*What you have to do*
Every entry should be duplicated verbatim, and no picture may appear in the copy.

··· Source data

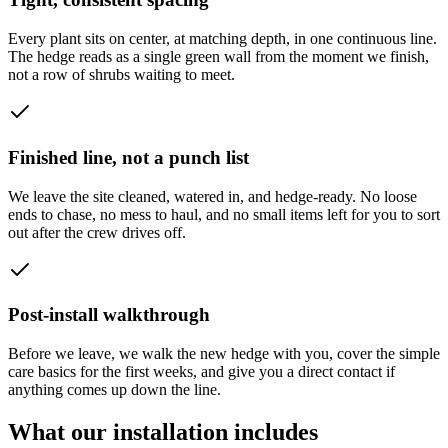
Every plant sits on center, at matching depth, in one continuous line.
The hedge reads as a single green wall from the moment we finish,
not a row of shrubs waiting to meet.
Finished line, not a punch list
We leave the site cleaned, watered in, and hedge-ready. No loose
ends to chase, no mess to haul, and no small items left for you to sort
out after the crew drives off.
Post-install walkthrough
Before we leave, we walk the new hedge with you, cover the simple
care basics for the first weeks, and give you a direct contact if
anything comes up down the line.
What our installation includes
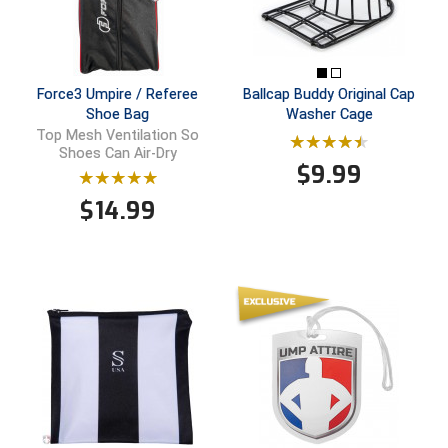
Ivy League Softball
Kansas State High School Activities Association
Kentucky High School Athletic Association
Force3 Umpire / Referee
Ballcap Buddy Original Cap
Shoe Bag
Washer Cage
Top Mesh Ventilation So
Lone Star Conference Softball
Shoes Can Air-Dry
$
9.99
Louisiana High School Officials Association
$
14.99
Metro Atlantic Athletic Conference Baseball
Mid-America Intercollegiate Athletics Association
Baseball
Mid-America Intercollegiate Athletics Association
Softball
Minnesota State High School League
Mississippi High School Activities Association
Mississippi Association of Community Colleges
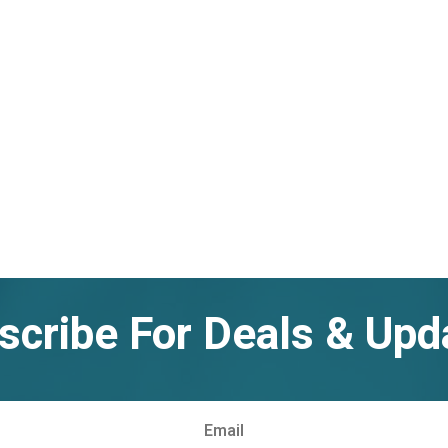
scribe For Deals & Upd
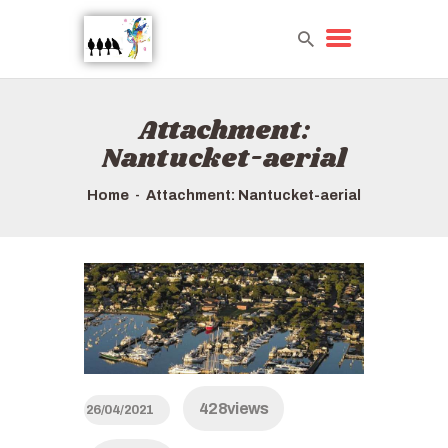
Attachment:
HOME
Nantucket-aerial
TOURS QUICK LIST
ABOUT US
Home
Attachment: Nantucket-aerial
HOW TO BOOK
428
views
26/04/2021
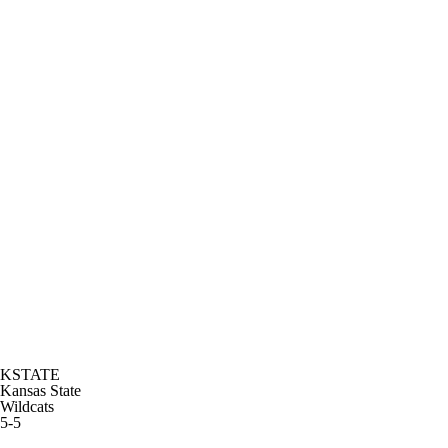
KSTATE
Kansas State
Wildcats
5-5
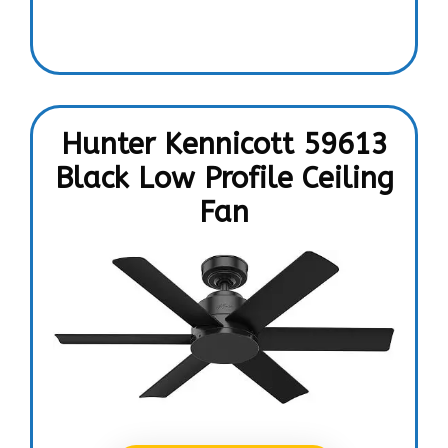
Hunter Kennicott 59613
Black Low Profile Ceiling
Fan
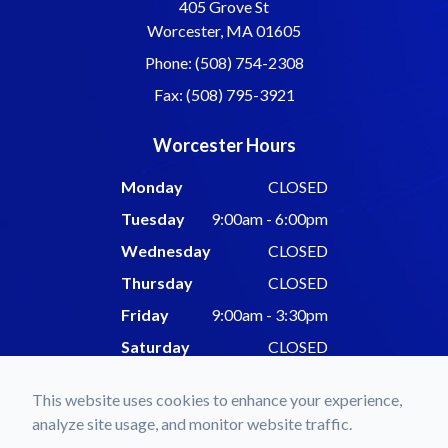
405 Grove St
Worcester, MA 01605
Phone: (508) 754-2308
Fax: (508) 795-3921
Worcester Hours
Monday
CLOSED
Tuesday
9:00am - 6:00pm
Wednesday
CLOSED
Thursday
CLOSED
Friday
9:00am - 3:30pm
Saturday
CLOSED
Sunday
CLOSED
This website uses cookies to enhance your experience,
analyze site usage, and monitor website traffic.
© 2026 Forgues Eyecare & Associates. All rights Reserved -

······

*Exercise output*
Every plant sits on center, at matching depth, in one continuous line.
The hedge reads as a single green wall from the moment we finish,
not a row of shrubs waiting to meet.
Finished line, not a punch list
We leave the site cleaned, watered in, and hedge-ready. No loose
ends to chase, no mess to haul, and no small items left for you to sort
out after the crew drives off.
Post-install walkthrough
Before we leave, we walk the new hedge with you, cover the simple
care basics for the first weeks, and give you a direct contact if
anything comes up down the line.
What our installation includes
Ivy League Softball
Kansas State High School Activities Association
Kentucky High School Athletic Association
Force3 Umpire / Referee
Ballcap Buddy Original Cap
Shoe Bag
Washer Cage
Top Mesh Ventilation So
Lone Star Conference Softball
Shoes Can Air-Dry
$
9.99
Louisiana High School Officials Association
$
14.99
Metro Atlantic Athletic Conference Baseball
Mid-America Intercollegiate Athletics Association
Baseball
Mid-America Intercollegiate Athletics Association
Softball
Minnesota State High School League
Mississippi High School Activities Association
Mississippi Association of Community Colleges
scribe For Deals & Upd
Attachment:
HOME
Nantucket-aerial
TOURS QUICK LIST
ABOUT US
Home
Attachment: Nantucket-aerial
HOW TO BOOK
428
views
26/04/2021
KSTATE
Kansas State
Wildcats
5-5
Hunter Kennicott 59613
Black Low Profile Ceiling
Fan
405 Grove St
Worcester, MA 01605
Phone: (508) 754-2308
Fax: (508) 795-3921
Worcester Hours
Monday
CLOSED
Tuesday
9:00am - 6:00pm
Wednesday
CLOSED
Thursday
CLOSED
Friday
9:00am - 3:30pm
Saturday
CLOSED
Sunday
CLOSED
This website uses cookies to enhance your experience,
analyze site usage, and monitor website traffic.
© 2026 Forgues Eyecare & Associates. All rights Reserved -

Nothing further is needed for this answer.